We are going to reuse the tesseract OCR code.
Create a new tesseract_ocr() helper and use it.
Signed-off-by: Philippe Mathieu-Daudé <f4bug@amsat.org>
---
tests/acceptance/machine_m68k_nextcube.py | 21 +++++----------------
tests/acceptance/tesseract_utils.py | 18 ++++++++++++++++++
2 files changed, 23 insertions(+), 16 deletions(-)
diff --git a/tests/acceptance/machine_m68k_nextcube.py b/tests/acceptance/machine_m68k_nextcube.py
index 3c7400c43e4..09e2745cc52 100644
--- a/tests/acceptance/machine_m68k_nextcube.py
+++ b/tests/acceptance/machine_m68k_nextcube.py
@@ -7,13 +7,11 @@
import os
import time
-import logging
from avocado_qemu import Test
from avocado import skipUnless
-from avocado.utils import process
-from tesseract_utils import tesseract_available
+from tesseract_utils import tesseract_available, tesseract_ocr
PIL_AVAILABLE = True
try:
@@ -61,12 +59,8 @@ def test_bootrom_framebuffer_size(self):
def test_bootrom_framebuffer_ocr_with_tesseract_v3(self):
screenshot_path = os.path.join(self.workdir, "dump.ppm")
self.check_bootrom_framebuffer(screenshot_path)
-
- console_logger = logging.getLogger('console')
- text = process.run("tesseract %s stdout" % screenshot_path).stdout_text
- for line in text.split('\n'):
- if len(line):
- console_logger.debug(line)
+ lines = tesseract_ocr(screenshot_path, tesseract_version=3)
+ text = '\n'.join(lines)
self.assertIn('Backplane', text)
self.assertIn('Ethernet address', text)
@@ -77,13 +71,8 @@ def test_bootrom_framebuffer_ocr_with_tesseract_v3(self):
def test_bootrom_framebuffer_ocr_with_tesseract_v4(self):
screenshot_path = os.path.join(self.workdir, "dump.ppm")
self.check_bootrom_framebuffer(screenshot_path)
-
- console_logger = logging.getLogger('console')
- proc = process.run("tesseract --oem 1 %s stdout" % screenshot_path)
- text = proc.stdout_text
- for line in text.split('\n'):
- if len(line):
- console_logger.debug(line)
+ lines = tesseract_ocr(screenshot_path, tesseract_version=4)
+ text = '\n'.join(lines)
self.assertIn('Testing the FPU, SCC', text)
self.assertIn('System test failed.

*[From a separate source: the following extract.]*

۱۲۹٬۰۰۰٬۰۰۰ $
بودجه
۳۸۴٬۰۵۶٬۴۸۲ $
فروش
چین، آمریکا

Error code', text)
self.assertIn('Boot command', text)
diff --git a/tests/acceptance/tesseract_utils.py b/tests/acceptance/tesseract_utils.py
index acd6e8c2faa..72cd9ab7989 100644
--- a/tests/acceptance/tesseract_utils.py
+++ b/tests/acceptance/tesseract_utils.py
@@ -6,7 +6,9 @@
# later. See the COPYING file in the top-level directory.
import re
+import logging
+from avocado.utils import process
from avocado.utils.path import find_command, CmdNotFoundError
def tesseract_available(expected_version):
@@ -26,3 +28,19 @@ def tesseract_available(expected_version):
return False
# now this is guaranteed to be a digit
return int(match.groups()[0]) == expected_version
+
+
+def tesseract_ocr(image_path, tesseract_args='', tesseract_version=3):
+ console_logger = logging.getLogger('tesseract')

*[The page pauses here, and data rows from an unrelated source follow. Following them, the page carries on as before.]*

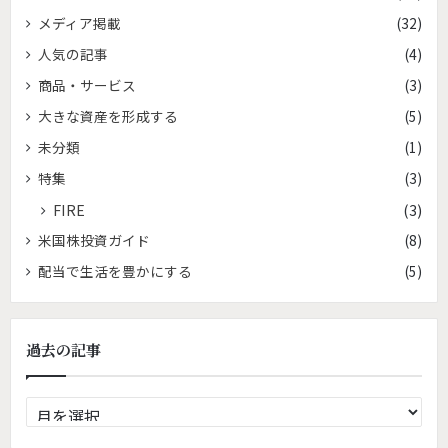
メディア掲載
(32)
人気の記事
(4)
商品・サービス
(3)
大きな資産を形成する
(5)
未分類
(1)
特集
(3)
FIRE
(3)
米国株投資ガイド
(8)
配当で生活を豊かにする
(5)
過去の記事
過
去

+ console_logger.debug(image_path)
+ if tesseract_version == 4:
+ tesseract_args += ' --oem 1'
+ proc = process.run("tesseract {} {} stdout".format(tesseract_args,
+ image_path))
+ lines = []
+ for line in proc.stdout_text.split('\n'):
+ sline = line.strip()
+ if len(sline):
+ console_logger.debug(sline)
+ lines += [sline]
+ return lines
--
2.26.2
On 21/10/2020 12.50, Philippe Mathieu-Daudé wrote:
> We are going to reuse the tesseract OCR code.
> Create a new tesseract_ocr() helper and use it.
>
> Signed-off-by: Philippe Mathieu-Daudé <f4bug@amsat.org>
> ---
> tests/acceptance/machine_m68k_nextcube.py | 21 +++++----------------
> tests/acceptance/tesseract_utils.py | 18 ++++++++++++++++++
> 2 files changed, 23 insertions(+), 16 deletions(-)
>
> diff --git a/tests/acceptance/machine_m68k_nextcube.py b/tests/acceptance/machine_m68k_nextcube.py
> index 3c7400c43e4..09e2745cc52 100644
> --- a/tests/acceptance/machine_m68k_nextcube.py
> +++ b/tests/acceptance/machine_m68k_nextcube.py
> @@ -7,13 +7,11 @@
>
> import os
> import time
> -import logging
>
> from avocado_qemu import Test
> from avocado import skipUnless
> -from avocado.utils import process
>
> -from tesseract_utils import tesseract_available
> +from tesseract_utils import tesseract_available, tesseract_ocr
>
> PIL_AVAILABLE = True
> try:
> @@ -61,12 +59,8 @@ def test_bootrom_framebuffer_size(self):
> def test_bootrom_framebuffer_ocr_with_tesseract_v3(self):
> screenshot_path = os.path.join(self.workdir, "dump.ppm")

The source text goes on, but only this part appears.